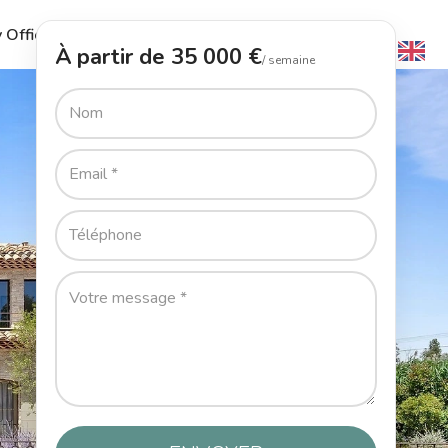
 Office
Le Guide
L’Agence
Contact
À partir de 35 000 €
/ semaine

------------------------

- _YOUR GOAL_
Without the pictures, reproduce every record exactly as it appears above.

- _ANSWER BELOW_
 Office
Le Guide
L’Agence
Contact
À partir de 35 000 €
/ semaine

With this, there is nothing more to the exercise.